The Trump administration’s abrupt, chaotic and sweeping suspension of U.S. foreign aid is placing millions of lives and human rights at risk across the globe. In its research briefing Lives at Risk, released today, Amnesty International examines how the cuts have halted critical programs across the globe, many of which provided essential health care, food security, shelter, medical services, and humanitarian support for people in extremely vulnerable situations, including women, girls, survivors of sexual violence, and other marginalized groups, as well as refugees and those seeking safety.

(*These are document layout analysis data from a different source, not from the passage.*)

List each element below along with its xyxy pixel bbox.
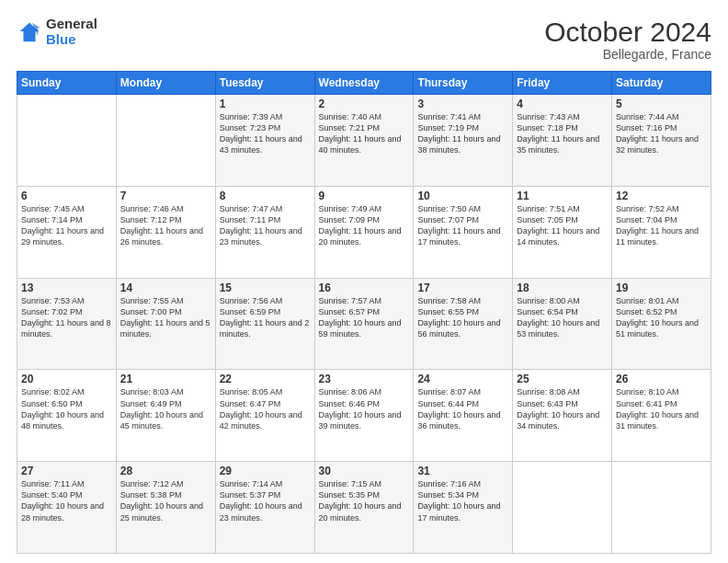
weekday-header-wednesday: Wednesday [314,72,414,95]
calendar-cell: 11Sunrise: 7:51 AMSunset: 7:05 PMDayligh… [513,186,612,278]
day-number: 29 [220,465,311,477]
calendar-header: SundayMondayTuesdayWednesdayThursdayFrid… [17,72,711,95]
calendar-cell: 3Sunrise: 7:41 AMSunset: 7:19 PMDaylight… [414,95,513,187]
day-number: 2 [319,98,410,110]
logo: General Blue [17,17,97,47]
header: General Blue October 2024 Bellegarde, Fr… [17,17,711,62]
day-number: 23 [319,373,410,385]
cell-content: Sunrise: 8:07 AMSunset: 6:44 PMDaylight:… [417,386,508,431]
cell-content: Sunrise: 7:41 AMSunset: 7:19 PMDaylight:… [417,111,508,156]
cell-content: Sunrise: 7:53 AMSunset: 7:02 PMDaylight:… [21,295,112,340]
day-number: 9 [319,190,410,202]
calendar-cell [116,95,215,187]
weekday-header-saturday: Saturday [612,72,711,95]
day-number: 21 [120,373,211,385]
cell-content: Sunrise: 8:10 AMSunset: 6:41 PMDaylight:… [616,386,707,431]
weekday-header-tuesday: Tuesday [215,72,314,95]
day-number: 10 [417,190,508,202]
day-number: 15 [220,282,311,294]
calendar-cell [513,462,612,554]
cell-content: Sunrise: 7:45 AMSunset: 7:14 PMDaylight:… [21,203,112,248]
logo-blue-text: Blue [46,32,97,48]
cell-content: Sunrise: 8:03 AMSunset: 6:49 PMDaylight:… [120,386,211,431]
day-number: 8 [220,190,311,202]
week-row-1: 1Sunrise: 7:39 AMSunset: 7:23 PMDaylight… [17,95,711,187]
cell-content: Sunrise: 8:01 AMSunset: 6:52 PMDaylight:… [616,295,707,340]
calendar-table: SundayMondayTuesdayWednesdayThursdayFrid… [17,71,711,554]
calendar-cell: 15Sunrise: 7:56 AMSunset: 6:59 PMDayligh… [215,278,314,370]
calendar-cell: 22Sunrise: 8:05 AMSunset: 6:47 PMDayligh… [215,370,314,462]
day-number: 1 [220,98,311,110]
day-number: 18 [517,282,608,294]
calendar-cell: 28Sunrise: 7:12 AMSunset: 5:38 PMDayligh… [116,462,215,554]
weekday-header-row: SundayMondayTuesdayWednesdayThursdayFrid… [17,72,711,95]
day-number: 30 [319,465,410,477]
calendar-cell: 27Sunrise: 7:11 AMSunset: 5:40 PMDayligh… [17,462,117,554]
cell-content: Sunrise: 7:49 AMSunset: 7:09 PMDaylight:… [319,203,410,248]
calendar-cell: 26Sunrise: 8:10 AMSunset: 6:41 PMDayligh… [612,370,711,462]
cell-content: Sunrise: 7:40 AMSunset: 7:21 PMDaylight:… [319,111,410,156]
cell-content: Sunrise: 7:11 AMSunset: 5:40 PMDaylight:… [21,478,112,523]
calendar-cell: 6Sunrise: 7:45 AMSunset: 7:14 PMDaylight… [17,186,117,278]
calendar-cell: 9Sunrise: 7:49 AMSunset: 7:09 PMDaylight… [314,186,414,278]
day-number: 14 [120,282,211,294]
day-number: 19 [616,282,707,294]
calendar-cell [17,95,117,187]
calendar-cell: 23Sunrise: 8:06 AMSunset: 6:46 PMDayligh… [314,370,414,462]
day-number: 12 [616,190,707,202]
logo-text: General Blue [46,17,97,47]
location: Bellegarde, France [544,47,711,62]
cell-content: Sunrise: 7:56 AMSunset: 6:59 PMDaylight:… [220,295,311,340]
calendar-cell: 25Sunrise: 8:08 AMSunset: 6:43 PMDayligh… [513,370,612,462]
calendar-cell: 10Sunrise: 7:50 AMSunset: 7:07 PMDayligh… [414,186,513,278]
cell-content: Sunrise: 7:50 AMSunset: 7:07 PMDaylight:… [417,203,508,248]
day-number: 24 [417,373,508,385]
cell-content: Sunrise: 7:44 AMSunset: 7:16 PMDaylight:… [616,111,707,156]
week-row-3: 13Sunrise: 7:53 AMSunset: 7:02 PMDayligh… [17,278,711,370]
calendar-cell: 18Sunrise: 8:00 AMSunset: 6:54 PMDayligh… [513,278,612,370]
calendar-cell: 19Sunrise: 8:01 AMSunset: 6:52 PMDayligh… [612,278,711,370]
cell-content: Sunrise: 8:00 AMSunset: 6:54 PMDaylight:… [517,295,608,340]
day-number: 11 [517,190,608,202]
cell-content: Sunrise: 7:43 AMSunset: 7:18 PMDaylight:… [517,111,608,156]
cell-content: Sunrise: 7:12 AMSunset: 5:38 PMDaylight:… [120,478,211,523]
calendar-cell: 2Sunrise: 7:40 AMSunset: 7:21 PMDaylight… [314,95,414,187]
day-number: 20 [21,373,112,385]
day-number: 22 [220,373,311,385]
calendar-cell: 14Sunrise: 7:55 AMSunset: 7:00 PMDayligh… [116,278,215,370]
logo-general-text: General [46,17,97,32]
day-number: 16 [319,282,410,294]
cell-content: Sunrise: 7:58 AMSunset: 6:55 PMDaylight:… [417,295,508,340]
cell-content: Sunrise: 7:51 AMSunset: 7:05 PMDaylight:… [517,203,608,248]
cell-content: Sunrise: 7:52 AMSunset: 7:04 PMDaylight:… [616,203,707,248]
cell-content: Sunrise: 8:08 AMSunset: 6:43 PMDaylight:… [517,386,608,431]
cell-content: Sunrise: 7:15 AMSunset: 5:35 PMDaylight:… [319,478,410,523]
day-number: 3 [417,98,508,110]
week-row-2: 6Sunrise: 7:45 AMSunset: 7:14 PMDaylight… [17,186,711,278]
calendar-cell: 5Sunrise: 7:44 AMSunset: 7:16 PMDaylight… [612,95,711,187]
calendar-cell: 12Sunrise: 7:52 AMSunset: 7:04 PMDayligh… [612,186,711,278]
calendar-cell: 7Sunrise: 7:46 AMSunset: 7:12 PMDaylight… [116,186,215,278]
cell-content: Sunrise: 8:06 AMSunset: 6:46 PMDaylight:… [319,386,410,431]
cell-content: Sunrise: 7:16 AMSunset: 5:34 PMDaylight:… [417,478,508,523]
calendar-cell: 13Sunrise: 7:53 AMSunset: 7:02 PMDayligh… [17,278,117,370]
calendar-cell [612,462,711,554]
cell-content: Sunrise: 7:46 AMSunset: 7:12 PMDaylight:… [120,203,211,248]
calendar-cell: 1Sunrise: 7:39 AMSunset: 7:23 PMDaylight… [215,95,314,187]
day-number: 25 [517,373,608,385]
day-number: 26 [616,373,707,385]
weekday-header-monday: Monday [116,72,215,95]
day-number: 13 [21,282,112,294]
week-row-4: 20Sunrise: 8:02 AMSunset: 6:50 PMDayligh… [17,370,711,462]
weekday-header-thursday: Thursday [414,72,513,95]
cell-content: Sunrise: 7:39 AMSunset: 7:23 PMDaylight:… [220,111,311,156]
title-block: October 2024 Bellegarde, France [544,17,711,62]
cell-content: Sunrise: 7:55 AMSunset: 7:00 PMDaylight:… [120,295,211,340]
day-number: 28 [120,465,211,477]
calendar-cell: 30Sunrise: 7:15 AMSunset: 5:35 PMDayligh… [314,462,414,554]
cell-content: Sunrise: 7:57 AMSunset: 6:57 PMDaylight:… [319,295,410,340]
calendar-cell: 31Sunrise: 7:16 AMSunset: 5:34 PMDayligh… [414,462,513,554]
weekday-header-sunday: Sunday [17,72,117,95]
weekday-header-friday: Friday [513,72,612,95]
day-number: 31 [417,465,508,477]
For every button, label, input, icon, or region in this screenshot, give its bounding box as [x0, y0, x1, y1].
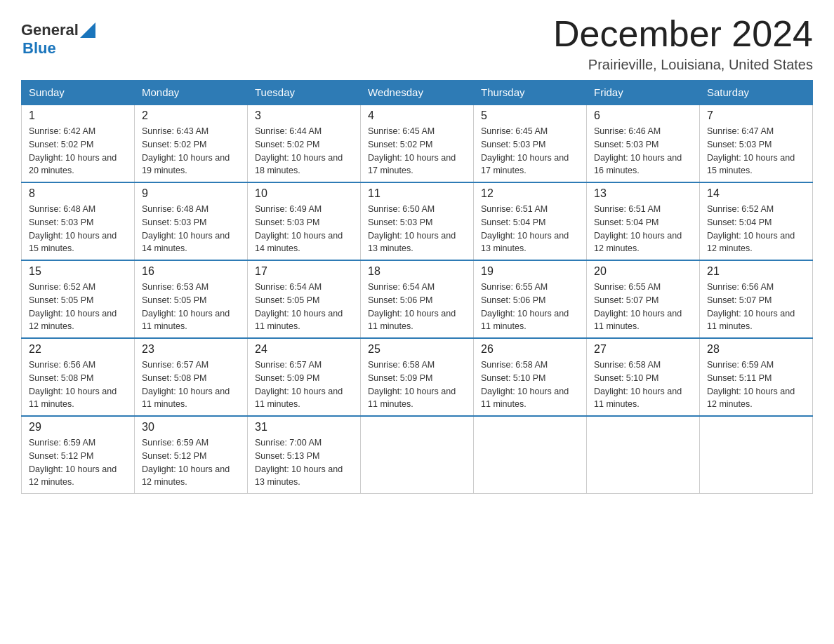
day-number: 25 — [368, 343, 466, 356]
calendar-cell: 22Sunrise: 6:56 AMSunset: 5:08 PMDayligh… — [22, 338, 135, 416]
calendar-week-row: 29Sunrise: 6:59 AMSunset: 5:12 PMDayligh… — [22, 416, 813, 494]
calendar-cell — [361, 416, 474, 494]
day-number: 7 — [707, 109, 805, 122]
day-number: 28 — [707, 343, 805, 356]
day-number: 11 — [368, 187, 466, 200]
location-subtitle: Prairieville, Louisiana, United States — [553, 57, 813, 73]
calendar-cell: 11Sunrise: 6:50 AMSunset: 5:03 PMDayligh… — [361, 182, 474, 260]
title-block: December 2024 Prairieville, Louisiana, U… — [553, 14, 813, 73]
day-info: Sunrise: 6:53 AMSunset: 5:05 PMDaylight:… — [142, 281, 240, 333]
day-number: 16 — [142, 265, 240, 278]
day-info: Sunrise: 6:57 AMSunset: 5:09 PMDaylight:… — [255, 358, 353, 411]
calendar-cell: 2Sunrise: 6:43 AMSunset: 5:02 PMDaylight… — [135, 105, 248, 182]
day-number: 23 — [142, 343, 240, 356]
column-header-thursday: Thursday — [474, 81, 587, 105]
day-number: 29 — [29, 421, 127, 434]
day-info: Sunrise: 6:45 AMSunset: 5:03 PMDaylight:… — [481, 125, 579, 177]
logo-general-text: General — [21, 21, 79, 39]
day-info: Sunrise: 6:44 AMSunset: 5:02 PMDaylight:… — [255, 125, 353, 177]
calendar-cell: 6Sunrise: 6:46 AMSunset: 5:03 PMDaylight… — [587, 105, 700, 182]
page-header: General Blue December 2024 Prairieville,… — [21, 14, 813, 73]
day-info: Sunrise: 6:57 AMSunset: 5:08 PMDaylight:… — [142, 358, 240, 411]
calendar-cell: 21Sunrise: 6:56 AMSunset: 5:07 PMDayligh… — [700, 260, 813, 338]
day-info: Sunrise: 6:54 AMSunset: 5:06 PMDaylight:… — [368, 281, 466, 333]
calendar-cell: 15Sunrise: 6:52 AMSunset: 5:05 PMDayligh… — [22, 260, 135, 338]
day-number: 21 — [707, 265, 805, 278]
day-info: Sunrise: 6:55 AMSunset: 5:06 PMDaylight:… — [481, 281, 579, 333]
calendar-cell: 3Sunrise: 6:44 AMSunset: 5:02 PMDaylight… — [248, 105, 361, 182]
day-number: 31 — [255, 421, 353, 434]
calendar-cell — [587, 416, 700, 494]
calendar-header-row: SundayMondayTuesdayWednesdayThursdayFrid… — [22, 81, 813, 105]
day-info: Sunrise: 6:50 AMSunset: 5:03 PMDaylight:… — [368, 203, 466, 255]
column-header-monday: Monday — [135, 81, 248, 105]
calendar-cell: 1Sunrise: 6:42 AMSunset: 5:02 PMDaylight… — [22, 105, 135, 182]
calendar-cell: 27Sunrise: 6:58 AMSunset: 5:10 PMDayligh… — [587, 338, 700, 416]
day-info: Sunrise: 6:48 AMSunset: 5:03 PMDaylight:… — [29, 203, 127, 255]
column-header-saturday: Saturday — [700, 81, 813, 105]
day-number: 13 — [594, 187, 692, 200]
day-info: Sunrise: 6:58 AMSunset: 5:10 PMDaylight:… — [594, 358, 692, 411]
logo-triangle-icon — [80, 22, 95, 38]
calendar-cell — [474, 416, 587, 494]
day-number: 5 — [481, 109, 579, 122]
day-number: 3 — [255, 109, 353, 122]
calendar-cell: 10Sunrise: 6:49 AMSunset: 5:03 PMDayligh… — [248, 182, 361, 260]
day-info: Sunrise: 6:45 AMSunset: 5:02 PMDaylight:… — [368, 125, 466, 177]
day-number: 30 — [142, 421, 240, 434]
day-info: Sunrise: 6:54 AMSunset: 5:05 PMDaylight:… — [255, 281, 353, 333]
logo: General Blue — [21, 21, 95, 58]
calendar-week-row: 8Sunrise: 6:48 AMSunset: 5:03 PMDaylight… — [22, 182, 813, 260]
day-number: 12 — [481, 187, 579, 200]
day-number: 10 — [255, 187, 353, 200]
column-header-tuesday: Tuesday — [248, 81, 361, 105]
day-info: Sunrise: 6:42 AMSunset: 5:02 PMDaylight:… — [29, 125, 127, 177]
day-number: 17 — [255, 265, 353, 278]
calendar-cell: 16Sunrise: 6:53 AMSunset: 5:05 PMDayligh… — [135, 260, 248, 338]
day-info: Sunrise: 6:56 AMSunset: 5:08 PMDaylight:… — [29, 358, 127, 411]
day-number: 15 — [29, 265, 127, 278]
calendar-cell: 18Sunrise: 6:54 AMSunset: 5:06 PMDayligh… — [361, 260, 474, 338]
day-info: Sunrise: 6:52 AMSunset: 5:04 PMDaylight:… — [707, 203, 805, 255]
calendar-week-row: 15Sunrise: 6:52 AMSunset: 5:05 PMDayligh… — [22, 260, 813, 338]
calendar-cell: 7Sunrise: 6:47 AMSunset: 5:03 PMDaylight… — [700, 105, 813, 182]
calendar-cell: 4Sunrise: 6:45 AMSunset: 5:02 PMDaylight… — [361, 105, 474, 182]
column-header-friday: Friday — [587, 81, 700, 105]
calendar-table: SundayMondayTuesdayWednesdayThursdayFrid… — [21, 80, 813, 494]
calendar-cell: 5Sunrise: 6:45 AMSunset: 5:03 PMDaylight… — [474, 105, 587, 182]
day-number: 22 — [29, 343, 127, 356]
day-number: 6 — [594, 109, 692, 122]
day-number: 1 — [29, 109, 127, 122]
day-number: 20 — [594, 265, 692, 278]
calendar-cell: 24Sunrise: 6:57 AMSunset: 5:09 PMDayligh… — [248, 338, 361, 416]
day-number: 27 — [594, 343, 692, 356]
day-info: Sunrise: 6:48 AMSunset: 5:03 PMDaylight:… — [142, 203, 240, 255]
column-header-sunday: Sunday — [22, 81, 135, 105]
calendar-cell: 28Sunrise: 6:59 AMSunset: 5:11 PMDayligh… — [700, 338, 813, 416]
calendar-cell — [700, 416, 813, 494]
day-number: 9 — [142, 187, 240, 200]
svg-marker-0 — [80, 22, 95, 38]
calendar-cell: 14Sunrise: 6:52 AMSunset: 5:04 PMDayligh… — [700, 182, 813, 260]
day-number: 4 — [368, 109, 466, 122]
day-info: Sunrise: 6:46 AMSunset: 5:03 PMDaylight:… — [594, 125, 692, 177]
day-number: 18 — [368, 265, 466, 278]
day-number: 8 — [29, 187, 127, 200]
day-info: Sunrise: 6:51 AMSunset: 5:04 PMDaylight:… — [594, 203, 692, 255]
calendar-cell: 30Sunrise: 6:59 AMSunset: 5:12 PMDayligh… — [135, 416, 248, 494]
day-number: 24 — [255, 343, 353, 356]
calendar-cell: 25Sunrise: 6:58 AMSunset: 5:09 PMDayligh… — [361, 338, 474, 416]
day-number: 2 — [142, 109, 240, 122]
calendar-cell: 26Sunrise: 6:58 AMSunset: 5:10 PMDayligh… — [474, 338, 587, 416]
day-info: Sunrise: 6:56 AMSunset: 5:07 PMDaylight:… — [707, 281, 805, 333]
day-info: Sunrise: 7:00 AMSunset: 5:13 PMDaylight:… — [255, 436, 353, 489]
calendar-cell: 17Sunrise: 6:54 AMSunset: 5:05 PMDayligh… — [248, 260, 361, 338]
day-info: Sunrise: 6:51 AMSunset: 5:04 PMDaylight:… — [481, 203, 579, 255]
calendar-cell: 12Sunrise: 6:51 AMSunset: 5:04 PMDayligh… — [474, 182, 587, 260]
day-info: Sunrise: 6:47 AMSunset: 5:03 PMDaylight:… — [707, 125, 805, 177]
month-title: December 2024 — [553, 14, 813, 54]
calendar-week-row: 22Sunrise: 6:56 AMSunset: 5:08 PMDayligh… — [22, 338, 813, 416]
day-number: 26 — [481, 343, 579, 356]
column-header-wednesday: Wednesday — [361, 81, 474, 105]
calendar-cell: 19Sunrise: 6:55 AMSunset: 5:06 PMDayligh… — [474, 260, 587, 338]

The cuts have come in response to the executive order ‘Reevaluating and Realigning United States Foreign Aid’ issued by President Donald Trump on January 20, 2025, as well as other executive orders that targeted specific groups and programs for cuts. In his testimony on May 21 and 22 in both the U.S. Senate and House of Representatives, Secretary of State Marco Rubio provided weak or incomplete answers about the grave human rights impact of the implementation of this order contrary to the evidence gathered by Amnesty and other organizations. He even erroneously asserted there have been no deaths associated with these cuts. Given the scale of the cuts, the number and extent of robust modeling predicting substantial mortality, and the fact that deaths have been documented already, the assertion that there has not been any death stemming from these cuts defies logic.
Foreign Aid cuts chaotic
“This abrupt decision and chaotic implementation by the Trump administration is reckless and profoundly damaging,” said Amanda Klasing, national director of government relations and advocacy with Amnesty International USA. “The decision to cut these programs so abruptly and in this untransparent manner violates international human rights law which the U.S. is bound by and undermines decades of U.S. leadership in global humanitarian and development efforts. While U.S. funding over the decades has had a complex relationship with human rights, the scale and suddenness of these current cuts have created a life-threatening vacuum that other governments and aid organizations are not realistically able to fill in the immediate term, violating the rights to life and health, and dignity for millions.”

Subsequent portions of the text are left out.